[Data records]
BEGIN
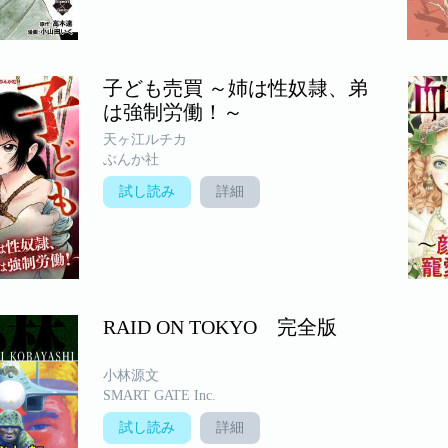
子ども売買 ～姉は性奴隷、弟
は強制労働！～
天ヶ江ルチカ
ぶんか社
試し読み
詳細
RAID ON TOKYO 完全版
小林源文
SMART GATE Inc.
試し読み
詳細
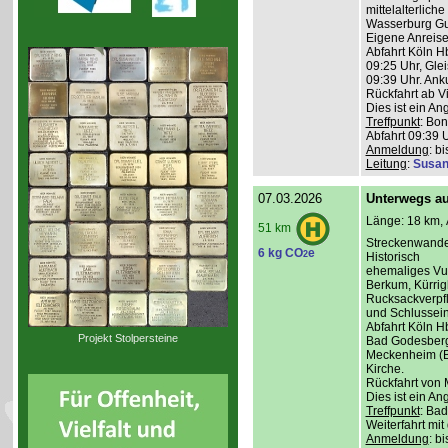
mittelalterlich
Wasserburg Gu
Eigene Anreise
Abfahrt Köln H
09:25 Uhr, Glei
09:39 Uhr. Anku
Rückfahrt ab V
Dies ist ein A
Treffpunkt
: Bon
Abfahrt 09:39 
Anmeldung
: b
Leitung
:
Susan
07.03.2026
Unterwegs auf
Länge: 18 km, 
51 km
Streckenwande
6 kg CO
e
2
Historisch
ehemaliges Vul
Berkum, Kürri
Rucksackverpf
und Schlussein
Abfahrt Köln H
Projekt Stolpersteine
Bad Godesberg 
Meckenheim (Bu
Kirche.
Rückfahrt von 
Dies ist ein A
Treffpunkt
: Bad
Weiterfahrt mit
Anmeldung
: b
END
## Exercise description
Write out all the records again, exactly, minus any pictures.

## Task solution
子ども売買 ～姉は性奴隷、弟
は強制労働！～
天ヶ江ルチカ
ぶんか社
試し読み
詳細
RAID ON TOKYO 完全版
小林源文
SMART GATE Inc.
試し読み
詳細
mittelalterlich
Wasserburg Gu
Eigene Anreise
Abfahrt Köln H
09:25 Uhr, Glei
09:39 Uhr. Anku
Rückfahrt ab V
Dies ist ein A
Treffpunkt
: Bon
Abfahrt 09:39 
Anmeldung
: b
Leitung
:
Susan
07.03.2026
Unterwegs auf
Länge: 18 km, 
51 km
Streckenwande
6 kg CO
e
2
Historisch
ehemaliges Vul
Berkum, Kürri
Rucksackverpf
und Schlussein
Abfahrt Köln H
Projekt Stolpersteine
Bad Godesberg 
Meckenheim (Bu
Kirche.
Rückfahrt von 
Dies ist ein A
Treffpunkt
: Bad
Weiterfahrt mit
Anmeldung
: b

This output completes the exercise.